また、平成30年には「日本でいちばん大切にしたい会社大賞」の実行委員会賞を受賞したほか、「日本経営品質賞」の経営革新推進賞を受賞するなど、同法人の多彩な取組みは多方面から注目を集めています。
独立行政法人高齢・障害・求職者雇用支援機構:「エルダー2020年11月号」
2.両立支援等助成金(育児休業等支援コース)
中小企業を対象として、女性従業員が出産後、育児休業を取得した場合、次の助成金が支給されるものです。

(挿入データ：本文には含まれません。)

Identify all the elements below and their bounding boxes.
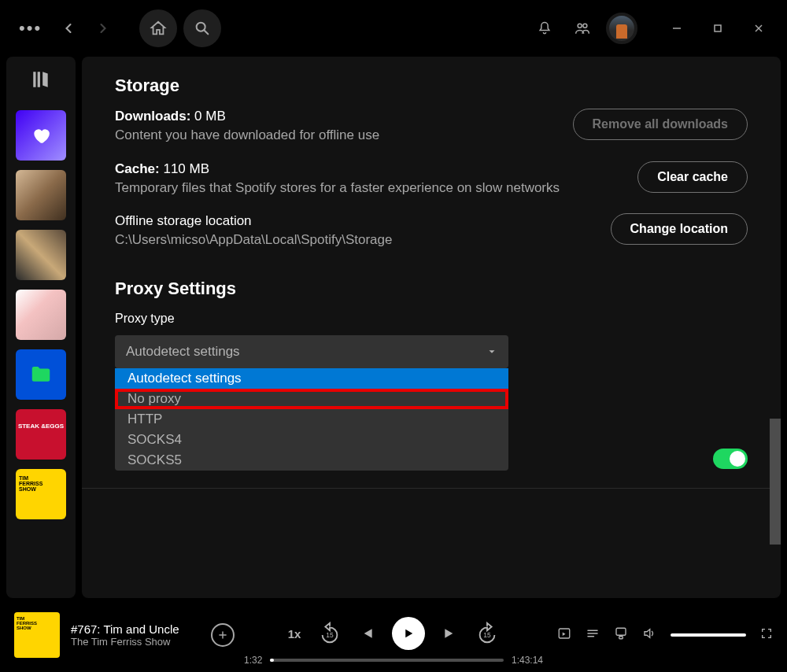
more-menu[interactable]: ••• [13, 18, 48, 39]
podcast-tile-1[interactable] [16, 409, 66, 460]
folder-tile[interactable] [16, 349, 66, 400]
home-button[interactable] [139, 9, 177, 47]
now-playing-view-button[interactable] [557, 626, 571, 644]
add-to-library-button[interactable] [211, 623, 235, 647]
queue-button[interactable] [586, 626, 600, 644]
clear-cache-button[interactable]: Clear cache [637, 161, 748, 193]
skip-back-15-button[interactable]: 15 [318, 622, 342, 645]
library-icon[interactable] [31, 69, 51, 93]
svg-rect-13 [616, 628, 626, 635]
connect-device-button[interactable] [614, 626, 628, 644]
playlist-tile-2[interactable] [16, 230, 66, 280]
proxy-heading: Proxy Settings [115, 279, 748, 299]
next-button[interactable] [442, 626, 458, 641]
remove-downloads-button[interactable]: Remove all downloads [573, 109, 748, 140]
proxy-option-socks5[interactable]: SOCKS5 [115, 450, 508, 471]
liked-songs-tile[interactable] [16, 110, 66, 161]
storage-heading: Storage [115, 76, 748, 96]
previous-button[interactable] [359, 626, 375, 641]
now-playing-artist[interactable]: The Tim Ferriss Show [71, 636, 205, 648]
svg-rect-5 [715, 25, 721, 31]
window-close[interactable] [743, 14, 774, 42]
scrollbar[interactable] [770, 419, 781, 545]
notifications-button[interactable] [530, 14, 559, 42]
volume-slider[interactable] [671, 633, 746, 637]
fullscreen-button[interactable] [760, 627, 773, 643]
change-location-button[interactable]: Change location [611, 213, 748, 245]
svg-point-0 [197, 23, 205, 31]
proxy-option-noproxy[interactable]: No proxy [115, 389, 508, 409]
now-playing-art[interactable] [14, 612, 60, 658]
svg-text:15: 15 [327, 631, 334, 639]
nav-forward-button [89, 14, 117, 42]
proxy-option-autodetect[interactable]: Autodetect settings [115, 368, 508, 389]
search-button[interactable] [183, 9, 221, 47]
total-time: 1:43:14 [512, 655, 543, 666]
svg-rect-9 [38, 72, 40, 87]
proxy-type-select[interactable]: Autodetect settings [115, 335, 508, 368]
window-maximize[interactable] [702, 14, 733, 42]
settings-toggle[interactable] [713, 449, 748, 469]
proxy-option-socks4[interactable]: SOCKS4 [115, 430, 508, 450]
playlist-tile-3[interactable] [16, 290, 66, 340]
proxy-type-dropdown: Autodetect settings No proxy HTTP SOCKS4… [115, 368, 508, 471]
library-sidebar [6, 57, 76, 598]
window-minimize[interactable] [661, 14, 693, 42]
svg-text:15: 15 [484, 631, 492, 639]
playlist-tile-1[interactable] [16, 170, 66, 220]
now-playing-title[interactable]: #767: Tim and Uncle [71, 622, 205, 636]
podcast-tile-2[interactable] [16, 469, 66, 519]
svg-point-2 [578, 24, 582, 28]
progress-bar[interactable] [270, 659, 504, 662]
settings-content: Storage Downloads: 0 MB Content you have… [82, 57, 781, 598]
volume-button[interactable] [642, 626, 656, 644]
play-button[interactable] [392, 617, 425, 650]
skip-forward-15-button[interactable]: 15 [475, 622, 499, 645]
playback-speed[interactable]: 1x [288, 627, 301, 641]
divider [82, 488, 781, 489]
svg-line-1 [205, 31, 209, 35]
nav-back-button[interactable] [54, 14, 83, 42]
elapsed-time: 1:32 [244, 655, 262, 666]
svg-rect-8 [33, 72, 35, 87]
svg-rect-14 [619, 637, 623, 639]
proxy-option-http[interactable]: HTTP [115, 409, 508, 430]
friends-button[interactable] [568, 14, 597, 42]
svg-point-3 [583, 24, 587, 28]
profile-avatar[interactable] [606, 13, 637, 44]
player-bar: #767: Tim and Uncle The Tim Ferriss Show… [0, 598, 787, 672]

①育児所得時対象育児休業取得者に連続3カ月以上の育児休業を取得させている場合、28.5万円(生産性要件に該当する場合は36万円)、1事業主2回まで(無期雇用者・有期雇用者各1回)支給されます。
②職場復帰時休業取得時と同一の育児休業取得者を原職等に復帰させ、6カ月経過した場合、28.5万円(同36万円)、1事業主2回まで(無期雇用者・有期雇用者各1回)支給されます。
※職場復帰加算育児休業取得者の業務を他の社員が代替した場合に職場復帰時の助成金に加算され、19万円(同24万円)支給されます。
助成金申請のポイントは、次の3つです。
①育休復帰支援プラン
産前休業に入る前に、育児休業を取得する従業員と会社側で育児休業の取組計画を作成します。プラン内容に不備があると不支給となることがあります。
②面談シート
シートの左半分を育児休業前に作成し、育児休業取得時の助成金を申請するときに添付します。シートの右半分を育休中および育休から復帰後に作成し、職場復帰時の助成金を申請するときに添付します。本シートも内容に不備があると不支給となることがあります。
③次世代育成支援対策推進法に基づく一般事業主行動計画
100人以下の会社では届出は努力義務となっていますが、助成金を申請する場合は届出が必須です。育休取得時の助成金を申請するまでに届出をすればよいのですが、届出漏れ防止のため、産前休業に入る前に届出することをおススメします。原則、一般事業主行動計画は「両立支援のひろば」のサイトに登録します。
本助成金は、女性社員が在籍しているほとんどの企業で使えるもので、職場復帰を促す取組みとしてぜひ活用したい助成金です。